Roma Cumhuriyeti’nin bir kavramı olan diktatörlüğün nasıl işlediğini göstermek bir Türkiyeli için çok kolaydır. İçinden cumhuriyetin olağan kurumlarının çıkamadığı bir kriz durumunu aşmak amacıyla belli bir süreliğine cumhuriyet kurumlarının yetkileri diktatöre devredilir. Türkiye’nin son on yılı bu krizlerle doludur, krizi çıkaran da onu fırsat bilen de aynıdır. Roma’da diktatörlük kurumunun ilanının ardından neyin geldiğinin tahmini de Türkiyeli için zor değildir; Saray, başsız ve sonsuz bir olağanüstü hal söylemini ilmek ilmek örmektedir.
Ayrıntı Dergi’nin on yedinci sayısı darbe dosyası ile çıkıyor. Dosyanın ilk yazısında Mutlu Arslan içinden geçmekte olduğumuz süreci nasıl anlamlandırmak gerektiğine ilişkin genel bir çerçeve sunuyor.

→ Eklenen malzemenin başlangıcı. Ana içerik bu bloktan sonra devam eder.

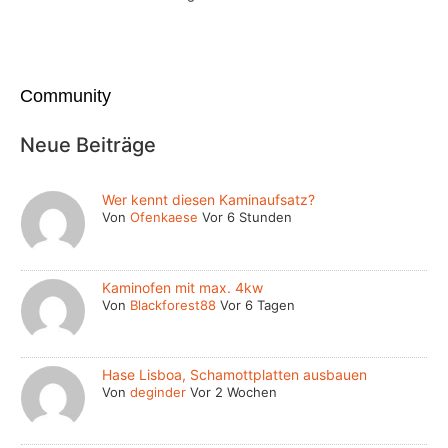
Community
Neue Beiträge
Wer kennt diesen Kaminaufsatz?
Von
Ofenkaese
Vor 6 Stunden
Kaminofen mit max. 4kw
Von
Blackforest88
Vor 6 Tagen
Hase Lisboa, Schamottplatten ausbauen
Von
deginder
Vor 2 Wochen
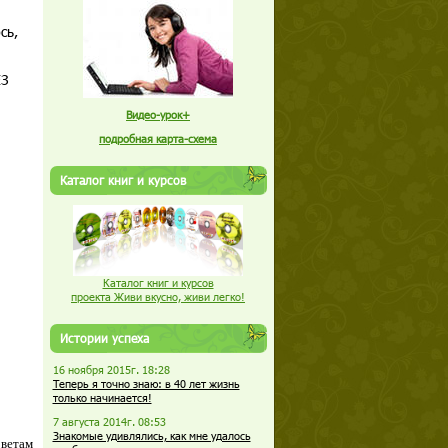
сь,
ЕЗ
Видео-урок+
подробная карта-схема
Каталог книг и курсов
Каталог книг и курсов
проекта Живи вкусно, живи легко!
Истории успеха
16 ноября 2015г. 18:28
Теперь я точно знаю: в 40 лет жизнь
только начинается!
7 августа 2014г. 08:53
Знакомые удивлялись, как мне удалось
оветам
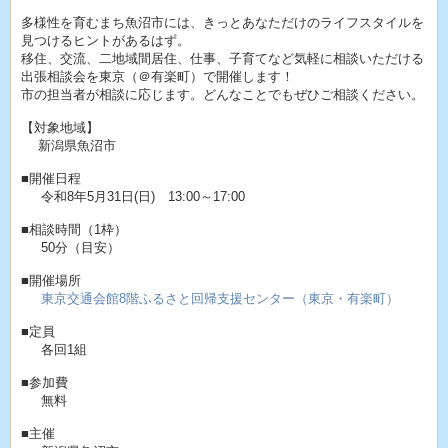
多様性を育むまち魚沼市には、きっとあなただけのライフスタイルを
見つけるヒントがあるはず。
移住、交流、二地域間居住、仕事、子育てなど気軽に相談いただける
出張相談会を東京（＠有楽町）で開催します！
市の担当者が相談に応じます。どんなことでもぜひご相談ください。
【対象地域】
新潟県魚沼市
■開催日程
令和8年5月31日(日) 13:00～17:00
■相談時間（1枠）
50分（目安）
■開催場所
東京交通会館8階ふるさと回帰支援センター（東京・有楽町）
■定員
各回1組
■参加費
無料
■主催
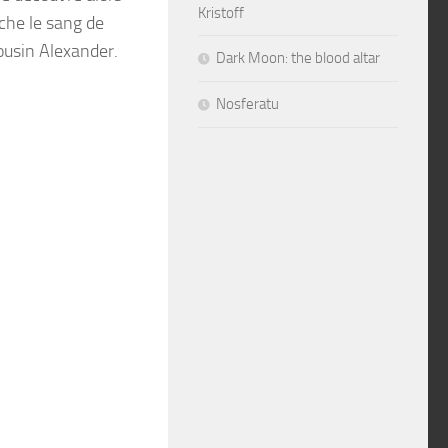
Kristoff
rche le sang de
ousin Alexander.
Dark Moon: the blood altar
Nosferatu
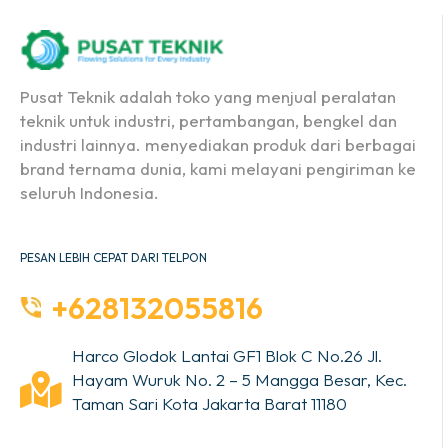
Pusat Teknik adalah toko yang menjual peralatan
teknik untuk industri, pertambangan, bengkel dan
industri lainnya. menyediakan produk dari berbagai
brand ternama dunia, kami melayani pengiriman ke
seluruh Indonesia.
PESAN LEBIH CEPAT DARI TELPON
+628132055816
Harco Glodok Lantai GF1 Blok C No.26 Jl.
Hayam Wuruk No. 2 – 5 Mangga Besar, Kec.
Taman Sari Kota Jakarta Barat 11180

Selçuk Candansayar ise yazısında, darbe gecesini ama asıl olarak darbe gecesi sokağa çıkanların ve çıkmayanların saiklerini ortaya koyuyor. Aysun Gezen Candansayar’ın bıraktığı yerden kitlelerin ölüm üzerinden nasıl çağrıldığını lider ve kitle arasındaki ilişkiyi analiz ederek ortaya koyuyor. Yunus Yücel ve Duygu Tanış Zaferoğlu’nun AKP’nin Darbe Söylemi başlıklı yazıları 2000’li yılların ortalarından itibaren AKP iktidarının darbe söylemini medya içinde nasıl kurduğunu örnekleri ile gösteriyor.
Darbe girişimi sonrasında Gülen Cemaatine ilişkin Doktora tezi YÖK arşivinden kaldırılan Yavuz Çobanoğlu, Gülen Cemaati’nin nasıl örgütlendiğini, ideolojik ve sosyal yapısını Cemaatin hangi tarihsel toplumsal koşullar altında filizlendiğini dikkate alarak analiz ediyor. Ali Murat İrat, Çobanoğlu’nu takip eden yazısında cemaatleşmenin Müslüman dünyası içinde bir krize yanıt verdiğini ve aynı krizin parçası olduğunu vurgulayarak Türkiye siyasetinde cemaatleşme gerçeğini ve onunla mücadeleyi siyaset bilimi içinden düşünmeyi öneriyor.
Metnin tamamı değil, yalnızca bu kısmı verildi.